Melancholy of a Flower

You’re laying on the grass feeling the warmth of the sun on your skin. Nearby bees hum happily. You take hold of a daisy, clasping its delicate stem between your fingers, plucking it asunder before placing it upon the pages of your open book. You sit in admiration. Only the most thoughtful deity could have designed something so elegantly intricate. Anthers rich with pollen soon to release profuse clouds of dust on nearby butterflies. Petals placed so precisely, reaching their crescendo at fine felt tip points only millimetres from the central pistil. Sepals, originally guarding the embryonic flower, now reduced to the status of undercarriage flourish.

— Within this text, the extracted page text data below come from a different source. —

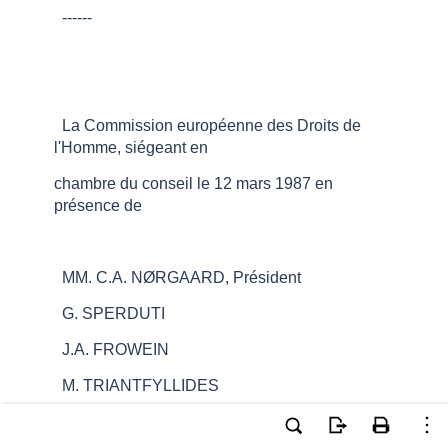
------
La Commission européenne des Droits de
l'Homme, siégeant en
chambre du conseil le 12 mars 1987 en
présence de
MM. C.A. NØRGAARD, Président
G. SPERDUTI
J.A. FROWEIN
M. TRIANTFYLLIDES
E. BUSUTTIL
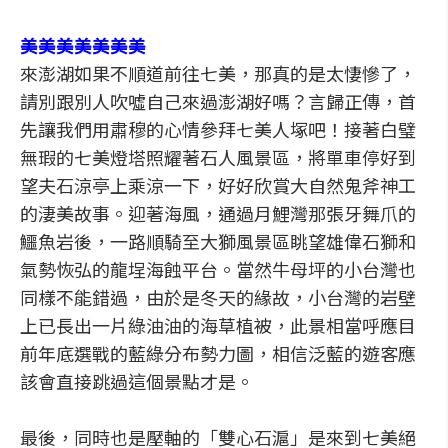
美美美美美美美
來澎湖如果不順道前往七美，那真的是太悽慘了，
請別跟別人吹噓自己來過澎湖好嗎？言歸正傳，首
先讓我們用肅穆的心情參拜七美人塚吧！接著白璧
無瑕的七美燈塔照耀著石人風景區，將單車停好到
望夫石涼亭上乘涼一下，好好欣賞大自然鬼斧神工
的淒美故事。迎著海風，通過月鯉灣那張牙舞爪的
鱷魚岩後，一路順騎至大獅風景區眺望雄偉石獅和
氣勢恢弘的龍埕海蝕平台。當然牛母坪的小台灣也
同樣不能錯過，由於是冬天的緣故，小台灣的岩壁
上已長出一片綠油油的海草植被，此景相當呼應目
前年底選戰的藍綠分布勢力圖，相信泛藍的遊客應
該會直接跳過這個景點才是。
最後，同時也是壓軸的「雙心石滬」是來到七美絕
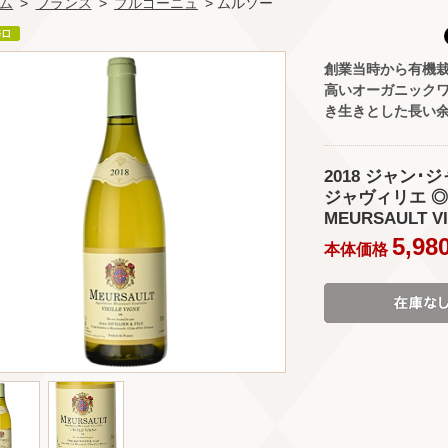
ム
>
フランス
>
ブルゴーニュ
> ムルソー
創業当時から有機
高いオーガニック
き生きとした長い
2018 ジャン･ジ
ジャヴィリエ ◎(JE
MEURSAULT VI
5,98
本体価格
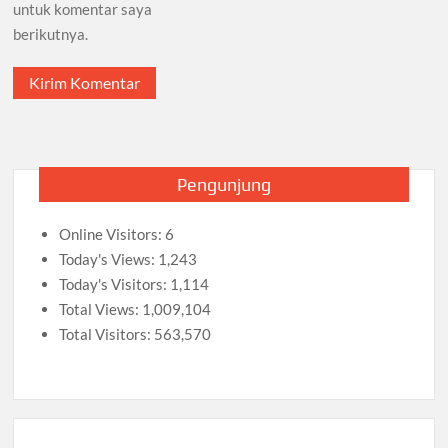
untuk komentar saya
berikutnya.
Pengunjung
Online Visitors:
6
Today's Views:
1,243
Today's Visitors:
1,114
Total Views:
1,009,104
Total Visitors:
563,570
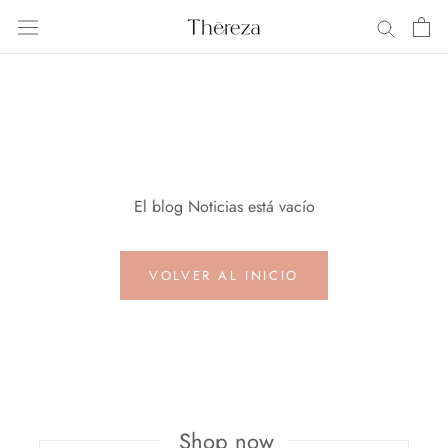
Saltar
al
contenido
El blog Noticias está vacío
VOLVER AL INICIO
Shop now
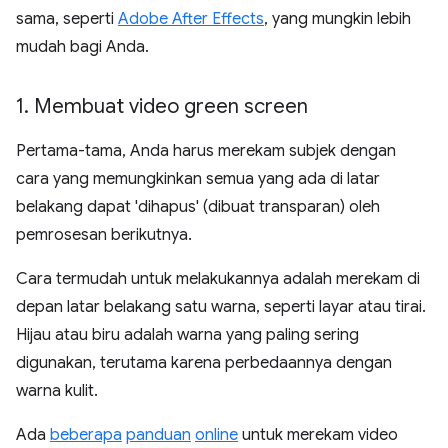
sama, seperti
Adobe After Effects
, yang mungkin lebih
mudah bagi Anda.
1
.
Membuat video green screen
Pertama-tama, Anda harus merekam subjek dengan
cara yang memungkinkan semua yang ada di latar
belakang dapat 'dihapus' (dibuat transparan) oleh
pemrosesan berikutnya.
Cara termudah untuk melakukannya adalah merekam di
depan latar belakang satu warna, seperti layar atau tirai.
Hijau atau biru adalah warna yang paling sering
digunakan, terutama karena perbedaannya dengan
warna kulit.
Ada
beberapa
panduan
online
untuk merekam video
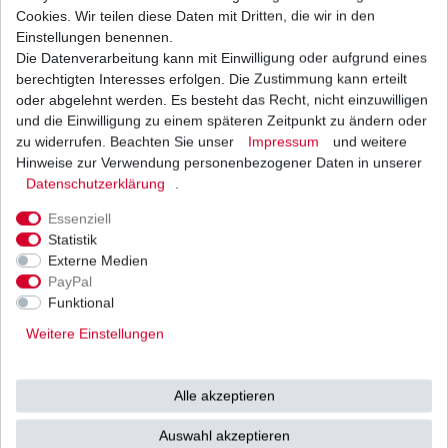
Cookies. Wir teilen diese Daten mit Dritten, die wir in den
aus
Einstellungen benennen.
Die Datenverarbeitung kann mit Einwilligung oder aufgrund eines
japanischer
berechtigten Interesses erfolgen. Die Zustimmung kann erteilt
oder abgelehnt werden. Es besteht das Recht, nicht einzuwilligen
und die Einwilligung zu einem späteren Zeitpunkt zu ändern oder
Originalteile -
zu widerrufen. Beachten Sie unser
Impressum
und weitere
Hinweise zur Verwendung personenbezogener Daten in unserer
Daten­schutz­erklärung
.
Herstellung
Essenziell
Statistik
u.a. von
Mitsubishi /
Externe Medien
PayPal
Funktional
Shindengen u.v.w.
Weitere Einstellungen
(Vertrieb durch
Tourmax / SUN
Alle akzeptieren
Auswahl akzeptieren
in höchster japanischer Qualit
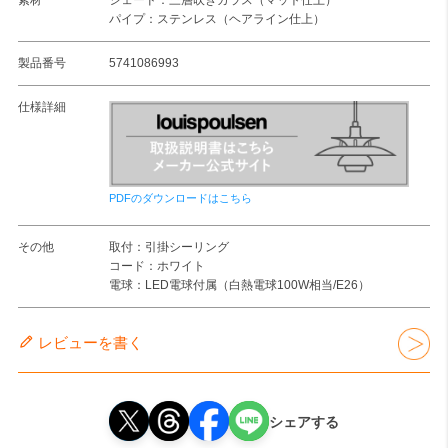
素材
シェード：三層吹きガラス（マット仕上）
パイプ：ステンレス（ヘアライン仕上）
製品番号
5741086993
仕様詳細
PDFのダウンロードはこちら
その他
取付：引掛シーリング
コード：ホワイト
電球：LED電球付属（白熱電球100W相当/E26）
レビューを書く
シェアする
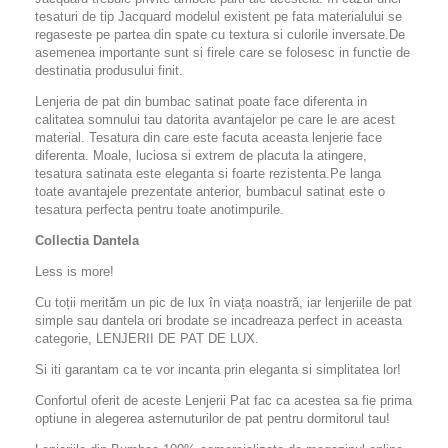
tesaturi de tip Jacquard modelul existent pe fata materialului se
regaseste pe partea din spate cu textura si culorile inversate.De
asemenea importante sunt si firele care se folosesc in functie de
destinatia produsului finit.
Lenjeria de pat din bumbac satinat poate face diferenta in
calitatea somnului tau datorita avantajelor pe care le are acest
material. Tesatura din care este facuta aceasta lenjerie face
diferenta. Moale, luciosa si extrem de placuta la atingere,
tesatura satinata este eleganta si foarte rezistenta.Pe langa
toate avantajele prezentate anterior, bumbacul satinat este o
tesatura perfecta pentru toate anotimpurile.
Collectia Dantela
Less is more!
Cu toții merităm un pic de lux în viața noastră, iar lenjeriile de pat
simple sau dantela ori brodate se incadreaza perfect in aceasta
categorie, LENJERII DE PAT DE LUX.
Si iti garantam ca te vor incanta prin eleganta si simplitatea lor!
Confortul oferit de aceste Lenjerii Pat fac ca acestea sa fie prima
optiune in alegerea asternuturilor de pat pentru dormitorul tau!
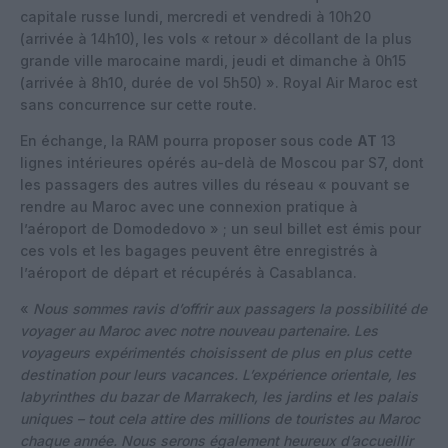
capitale russe lundi, mercredi et vendredi à 10h20
(arrivée à 14h10), les vols « retour » décollant de la plus
grande ville marocaine mardi, jeudi et dimanche à 0h15
(arrivée à 8h10, durée de vol 5h50) ». Royal Air Maroc est
sans concurrence sur cette route.
En échange, la RAM pourra proposer sous code
AT
13
lignes intérieures opérés au-delà de Moscou par S7, dont
les passagers des autres villes du réseau « pouvant se
rendre au Maroc avec une connexion pratique à
l’aéroport de Domodedovo » ; un seul billet est émis pour
ces vols et les bagages peuvent être enregistrés à
l’aéroport de départ et récupérés à Casablanca.
«
Nous sommes ravis d’offrir aux passagers la possibilité de
voyager au Maroc avec notre nouveau partenaire. Les
voyageurs expérimentés choisissent de plus en plus cette
destination pour leurs vacances. L’expérience orientale, les
labyrinthes du bazar de Marrakech, les jardins et les palais
uniques – tout cela attire des millions de touristes au Maroc
chaque année. Nous serons également heureux d’accueillir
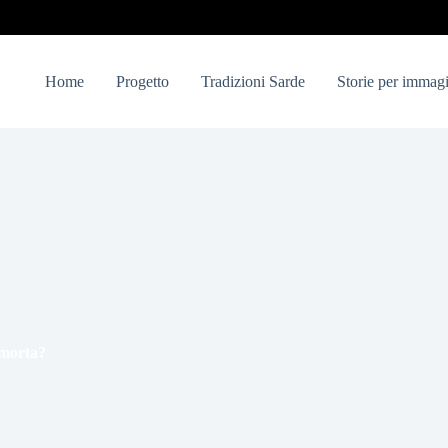
Home
Progetto
Tradizioni Sarde
Storie per immagi
 morta?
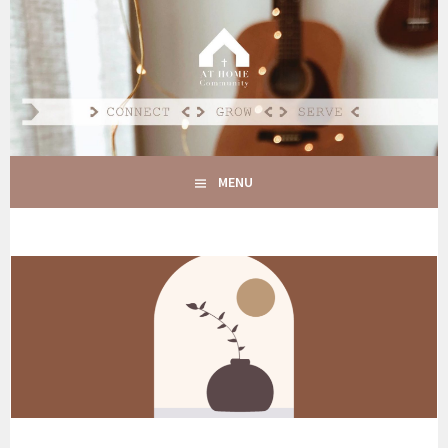
Spring
naar
AT HOME COMMUNITY
inhoud
CONNECT GROW SERVE
MENU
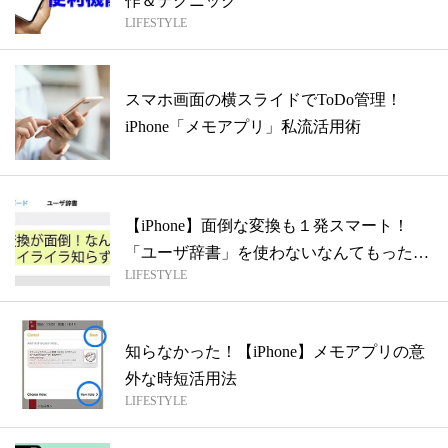
作＆テクニック
LIFESTYLE
スマホ画面の横スライドでToDo管理！
iPhone「メモアプリ」私流活用術
【iPhone】面倒な変換も１発スマート！
「ユーザ辞書」を使わないなんてもった
LIFESTYLE
い...
知らなかった！【iPhone】メモアプリの意
外な時短活用法
LIFESTYLE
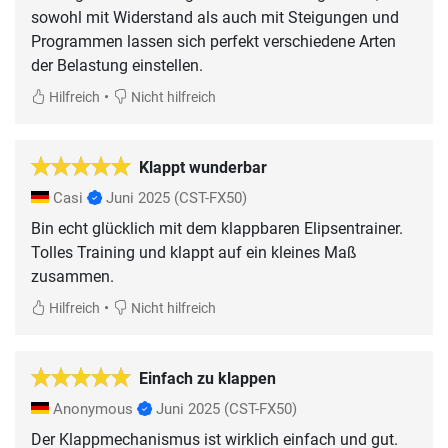
sowohl mit Widerstand als auch mit Steigungen und
Programmen lassen sich perfekt verschiedene Arten
der Belastung einstellen.
•
Hilfreich
Nicht hilfreich
Klappt wunderbar
Casi
Juni 2025
(CST-FX50)
Bin echt glücklich mit dem klappbaren Elipsentrainer.
Tolles Training und klappt auf ein kleines Maß
zusammen.
•
Hilfreich
Nicht hilfreich
Einfach zu klappen
Anonymous
Juni 2025
(CST-FX50)
Der Klappmechanismus ist wirklich einfach und gut.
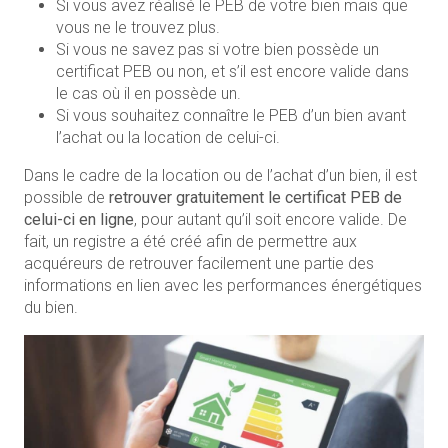
Si vous avez réalisé le PEB de votre bien mais que
vous ne le trouvez plus.
Si vous ne savez pas si votre bien possède un
certificat PEB ou non, et s’il est encore valide dans
le cas où il en possède un.
Si vous souhaitez connaître le PEB d’un bien avant
l’achat ou la location de celui-ci.
Dans le cadre de la location ou de l’achat d’un bien, il est
possible de
retrouver gratuitement le certificat PEB de
celui-ci en ligne
, pour autant qu’il soit encore valide. De
fait, un registre a été créé afin de permettre aux
acquéreurs de retrouver facilement une partie des
informations en lien avec les performances énergétiques
du bien.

While you sit there admiring the infinite dimensions of this lovely little daisy, you see the essential water which is its lifeblood slowly dehydrating from its flesh. How much longer will its colour last? An hour? Two? Its beauty is transient, fleeting at best, its destiny to become compost for future generations of flowers. It draws your attention to time. When was the last time you spoke to your grandmother? She won’t be around forever. You haven’t seen your parents in a while. There’s a sunspot on your hand that didn’t used to be there, and you’re getting wrinkly around the eyes. Something so beautiful has drawn your attention to something quite morbid. But instead of Poe, you’re reminded of Keats when he wrote Ode to Melancholy,

She dwells with Beauty—Beauty that must die;

       And Joy, whose hand is ever at his lips

Bidding adieu; and aching Pleasure nigh,

       Turning to poison while the bee-mouth sips:

The wonder of every moment is pregnant with dismay – it is within ‘the temple of delight’ writes Keats in the same poem, where ‘veiled melancholy has her sovereign shrine’. The flower is beautiful now, but for how long? As it sits atop the pages of your book, slowly wilting in the sun, its fading presence is a certain reminder of how decay is inextricably bound with life. Like Janus, they are opposite, but not separate. 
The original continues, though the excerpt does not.